Europa gemeinsam stärker
Ein KI-generiertes Bild einer aus vielen einzelnen Tieren bestehenden Kreatur diente als Metapher, um die Komplexität und Diversität der EU zu verdeutlichen. Auch ging Dr. Pietras mittels verschiedener Grafiken auf den Wert der Zusammenarbeit zwischen den EU-Staaten ein und unterstrich, dass im globalen Kontext die europäischen Staaten gemeinsam stärker sind, als wenn jeder für sich agieren würde.
Keine einfachen Lösungen
Durch seinen kurzweiligen Vortrag und die anschauliche Präsentation machte Dr. Pietras das Thema für uns Schülerinnen sehr zugänglich und wir konnten eine fruchtbare Fragerunde anschließen. Mit Blick auf die in diesem Jahr anstehenden Wahlen zum Europäischen Parlament wollten wir wissen, wie sich der aktuelle Rechtsruck in den Gesellschaften Europas auswirken könnte. Dr. Pietras teilte seine Einschätzung des aktuellen politischen Klimas mit uns. Während er einerseits den Rechtspopulismus als Gefahr ansieht, so sprach andererseits seine Hoffnung aus, dass die von Populisten propagierten und vereinfachenden Lösungsvorschläge schon bald von den Wählern in Europa als nicht ausreichend erkannt werden.
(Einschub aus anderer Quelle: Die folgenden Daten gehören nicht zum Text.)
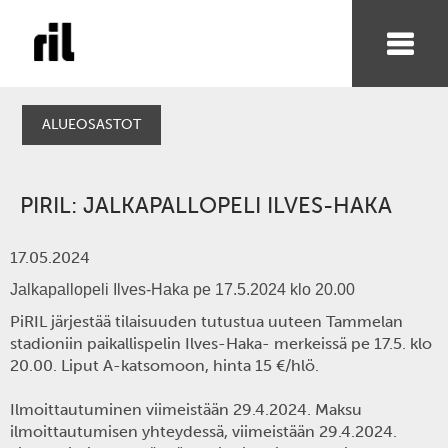
ALUEOSASTOT
PIRIL: JALKAPALLOPELI ILVES-HAKA
17.05.2024
Jalkapallopeli Ilves-Haka pe 17.5.2024 klo 20.00
PiRIL järjestää tilaisuuden tutustua uuteen Tammelan
stadioniin paikallispelin Ilves-Haka- merkeissä pe 17.5. klo
20.00. Liput A-katsomoon, hinta 15 €/hlö.
Ilmoittautuminen viimeistään 29.4.2024. Maksu
ilmoittautumisen yhteydessä, viimeistään 29.4.2024.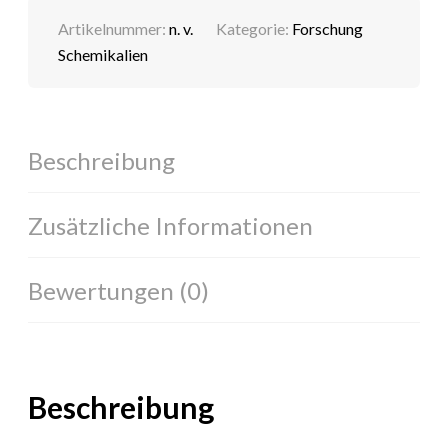
Artikelnummer:
n. v.
Kategorie:
Forschung
Schemikalien
Beschreibung
Zusätzliche Informationen
Bewertungen (0)
Beschreibung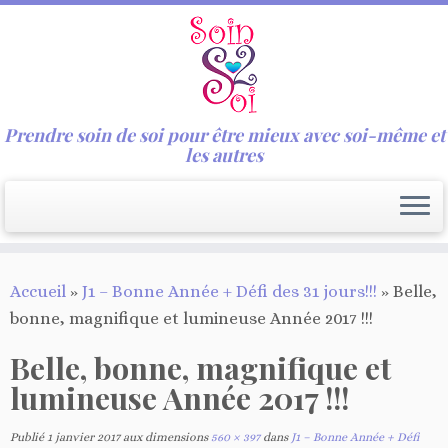
Prendre soin de soi pour être mieux avec soi-même et
les autres
Passer
Accueil
»
J1 – Bonne Année + Défi des 31 jours!!!
»
Belle,
au
bonne, magnifique et lumineuse Année 2017 !!!
contenu
Belle, bonne, magnifique et
lumineuse Année 2017 !!!
Publié
1 janvier 2017
aux dimensions
560 × 397
dans
J1 – Bonne Année + Défi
Informiert und interessiert
Die Verbreitung von Fehlinformationen, Fake News und Propaganda wird oft mit dem Aufstieg des Populismus in Zusammenhang gebracht. Wir fragten Dr. Pietras nach seinen Beobachtungen. Er ermutigte uns, gut informiert, interessiert und kritisch gegenüber dem zu bleiben, was wir sehen und hören, insbesondere in den sozialen Medien. Auch aus dem Publikum kamen interessierte Fragen, zum Beispiel über die Idee einer Europäischen Armee, wozu Dr. Pietras seine Einschätzungen teilte.
Kritisch und konstruktiv
Die Tertialsvorträge schaffen am Birklehof einen motivierenden Rahmen, um sich kritisch und konstruktiv mit aktuellen Themen der Politik auseinanderzusetzen. Sie ermöglichen einen Diskurs zu führen, bei dem nicht nur Urteile eingebracht werden, sondern neue Perspektiven ausgetauscht und Wissen aus erster Hand aufgenommen werden, um Meinungen mit Argumenten zu stärken.